Dataset excerpts:
■ ■ ■
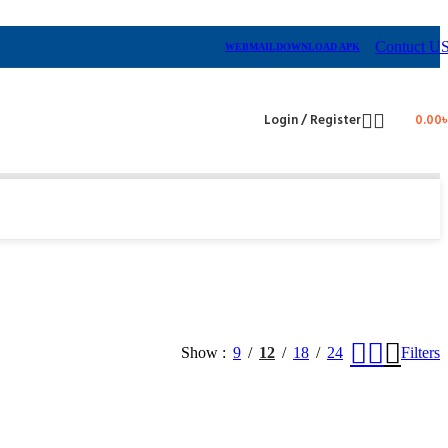
Contuct U
WEBMAIL
DOWNLOAD APK
Login / Register
0.00
Show
9
12
18
24
Filters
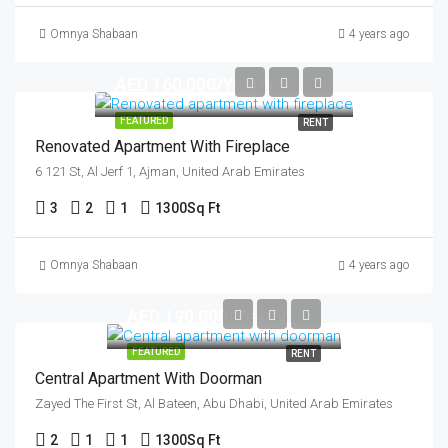
Omnya Shabaan
4 years ago
AED 160,000/Yearly
FEATURED
RENT
Renovated Apartment With Fireplace
6 121 St, Al Jerf 1, Ajman, United Arab Emirates
3
2
1
1300
Sq Ft
Omnya Shabaan
4 years ago
AED 190,000/Yearly
FEATURED
RENT
Central Apartment With Doorman
Zayed The First St, Al Bateen, Abu Dhabi, United Arab Emirates
2
1
1
1300
Sq Ft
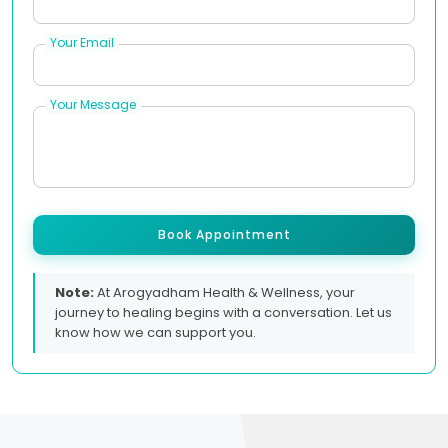
Your Email
Your Message
Book Appointment
Note:
At Arogyadham Health & Wellness, your
journey to healing begins with a conversation. Let us
know how we can support you.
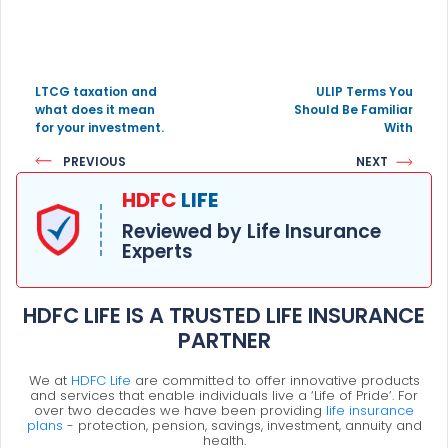
LTCG taxation and
ULIP Terms You
what does it mean
Should Be Familiar
for your investment.
With
PREVIOUS
NEXT
HDFC
LIFE
Reviewed by Life Insurance
Experts
HDFC LIFE IS A TRUSTED LIFE INSURANCE
PARTNER
We at
HDFC Life
are committed to offer innovative products
and services that enable individuals live a ‘Life of Pride’. For
over two decades we have been providing
life insurance
plans
- protection, pension, savings, investment, annuity and
health.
■ ■ ■
EXERCISE REQUIREMENTS: Give the data above back unchanged, except for the pictures.

TASK OUTPUT:
Contuct U
WEBMAIL
DOWNLOAD APK
Login / Register
0.00
Show
9
12
18
24
Filters
Omnya Shabaan
4 years ago
AED 160,000/Yearly
FEATURED
RENT
Renovated Apartment With Fireplace
6 121 St, Al Jerf 1, Ajman, United Arab Emirates
3
2
1
1300
Sq Ft
Omnya Shabaan
4 years ago
AED 190,000/Yearly
FEATURED
RENT
Central Apartment With Doorman
Zayed The First St, Al Bateen, Abu Dhabi, United Arab Emirates
2
1
1
1300
Sq Ft
Your Email
Your Message
Book Appointment
Note:
At Arogyadham Health & Wellness, your
journey to healing begins with a conversation. Let us
know how we can support you.
LTCG taxation and
ULIP Terms You
what does it mean
Should Be Familiar
for your investment.
With
PREVIOUS
NEXT
HDFC
LIFE
Reviewed by Life Insurance
Experts
HDFC LIFE IS A TRUSTED LIFE INSURANCE
PARTNER
We at
HDFC Life
are committed to offer innovative products
and services that enable individuals live a ‘Life of Pride’. For
over two decades we have been providing
life insurance
plans
- protection, pension, savings, investment, annuity and
health.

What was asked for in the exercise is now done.